Complex A container for data. Generally represent more than one value. ColdFusion built-in complex data types include arrays, structures, queries, and XML document objects. You cannot use a complex variable, such as an array, directly in a ColdFusion expression, but you can use simple data type elements of a complex variable in an expression. For example, with a one-dimensional array of numbers called myArray, you cannot use the expression myArray * 5. However, you could use an expression myArray[3] * 5 to multiply the third element in the array by five.
Objects Complex constructs. Often encapsulate both data and functional operations.
It goes on to say this regarding Data Types:
Data type notes
Although ColdFusion variables do not have types, it is often convenient to use “variable type” as a shorthand for the type of data that the variable represents.
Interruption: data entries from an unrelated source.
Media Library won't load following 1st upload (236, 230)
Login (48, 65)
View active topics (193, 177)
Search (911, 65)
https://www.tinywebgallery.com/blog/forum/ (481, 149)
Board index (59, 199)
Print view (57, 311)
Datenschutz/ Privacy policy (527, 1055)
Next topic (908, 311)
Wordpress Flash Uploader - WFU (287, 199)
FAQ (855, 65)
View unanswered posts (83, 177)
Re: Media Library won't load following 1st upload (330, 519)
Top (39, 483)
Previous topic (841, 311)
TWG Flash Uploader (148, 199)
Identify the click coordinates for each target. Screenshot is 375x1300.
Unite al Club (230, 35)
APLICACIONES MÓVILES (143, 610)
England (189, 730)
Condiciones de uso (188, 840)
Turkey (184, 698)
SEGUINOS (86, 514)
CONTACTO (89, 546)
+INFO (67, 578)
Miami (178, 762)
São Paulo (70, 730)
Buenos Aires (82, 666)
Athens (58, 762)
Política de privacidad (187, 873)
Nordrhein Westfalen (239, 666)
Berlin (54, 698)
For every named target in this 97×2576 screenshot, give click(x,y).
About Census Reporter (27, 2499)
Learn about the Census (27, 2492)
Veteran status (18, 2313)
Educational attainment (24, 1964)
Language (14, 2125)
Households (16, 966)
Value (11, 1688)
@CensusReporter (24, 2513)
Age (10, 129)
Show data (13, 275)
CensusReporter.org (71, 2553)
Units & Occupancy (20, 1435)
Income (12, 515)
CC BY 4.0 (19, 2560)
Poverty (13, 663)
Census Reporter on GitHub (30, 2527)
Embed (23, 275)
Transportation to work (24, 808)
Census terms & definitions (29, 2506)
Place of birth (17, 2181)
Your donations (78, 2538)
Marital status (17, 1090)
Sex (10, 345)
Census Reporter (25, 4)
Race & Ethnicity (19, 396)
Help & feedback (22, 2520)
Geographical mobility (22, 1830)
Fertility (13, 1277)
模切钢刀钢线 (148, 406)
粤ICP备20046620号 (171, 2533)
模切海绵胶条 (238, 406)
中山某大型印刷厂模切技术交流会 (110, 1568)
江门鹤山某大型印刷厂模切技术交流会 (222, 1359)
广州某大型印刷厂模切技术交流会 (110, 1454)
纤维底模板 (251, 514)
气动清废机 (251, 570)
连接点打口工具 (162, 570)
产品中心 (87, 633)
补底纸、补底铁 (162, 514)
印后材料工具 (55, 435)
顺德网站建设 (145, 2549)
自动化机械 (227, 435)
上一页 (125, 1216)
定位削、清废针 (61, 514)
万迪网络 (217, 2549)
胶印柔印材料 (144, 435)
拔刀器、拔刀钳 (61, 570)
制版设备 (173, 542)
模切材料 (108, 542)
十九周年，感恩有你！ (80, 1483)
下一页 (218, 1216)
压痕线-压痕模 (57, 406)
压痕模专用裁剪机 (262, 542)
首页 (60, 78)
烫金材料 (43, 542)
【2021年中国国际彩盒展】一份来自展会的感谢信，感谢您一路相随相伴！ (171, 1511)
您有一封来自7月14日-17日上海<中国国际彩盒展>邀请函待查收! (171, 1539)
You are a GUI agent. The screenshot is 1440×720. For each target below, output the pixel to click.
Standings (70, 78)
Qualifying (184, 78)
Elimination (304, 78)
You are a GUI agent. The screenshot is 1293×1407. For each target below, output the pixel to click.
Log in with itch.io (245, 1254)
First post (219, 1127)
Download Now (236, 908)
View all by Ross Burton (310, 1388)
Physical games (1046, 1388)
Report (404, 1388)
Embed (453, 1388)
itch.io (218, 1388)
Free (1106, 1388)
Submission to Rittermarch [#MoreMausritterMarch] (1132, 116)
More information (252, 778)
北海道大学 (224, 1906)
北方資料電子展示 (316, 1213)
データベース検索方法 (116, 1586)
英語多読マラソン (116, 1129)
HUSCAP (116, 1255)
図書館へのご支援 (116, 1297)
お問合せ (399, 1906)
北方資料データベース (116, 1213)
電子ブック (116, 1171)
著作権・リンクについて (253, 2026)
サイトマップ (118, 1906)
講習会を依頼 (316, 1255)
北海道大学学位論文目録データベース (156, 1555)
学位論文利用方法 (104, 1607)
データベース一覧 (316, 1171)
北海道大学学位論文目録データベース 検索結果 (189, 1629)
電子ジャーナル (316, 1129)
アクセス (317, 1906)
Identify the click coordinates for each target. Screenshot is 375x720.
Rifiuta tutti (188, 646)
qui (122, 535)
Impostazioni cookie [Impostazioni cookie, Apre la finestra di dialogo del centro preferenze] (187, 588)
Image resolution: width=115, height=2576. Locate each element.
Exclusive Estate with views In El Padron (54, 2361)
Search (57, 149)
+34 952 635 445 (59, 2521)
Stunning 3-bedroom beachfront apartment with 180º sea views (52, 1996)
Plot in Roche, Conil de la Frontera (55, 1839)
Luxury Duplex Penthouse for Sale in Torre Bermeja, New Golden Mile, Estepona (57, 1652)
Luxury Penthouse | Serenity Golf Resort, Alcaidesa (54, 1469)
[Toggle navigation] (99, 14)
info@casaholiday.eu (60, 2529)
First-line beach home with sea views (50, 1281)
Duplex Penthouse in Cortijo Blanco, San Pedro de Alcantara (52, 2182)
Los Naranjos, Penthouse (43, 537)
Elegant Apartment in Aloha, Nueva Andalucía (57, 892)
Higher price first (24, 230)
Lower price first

ColdFusion provides the following functions for identifying the data type of a variable:
IsArray
IsBinary
IsBoolean
IsImage
IsNumericDate
IsObject
IsPDFObject
IsQuery
IsSimpleValue
IsStruct
IsXmlDoc
ColdFusion also includes the following functions for determining whether a string can be represented as or converted to another data type:
IsDate
IsNumeric
IsXML
So in your code you could use something like IsBoolean(printPage) to check if it contains a boolean value. Of course that doesn't mean it is actually stored as a boolean but that ColdFusion can interpret it's value as a boolean.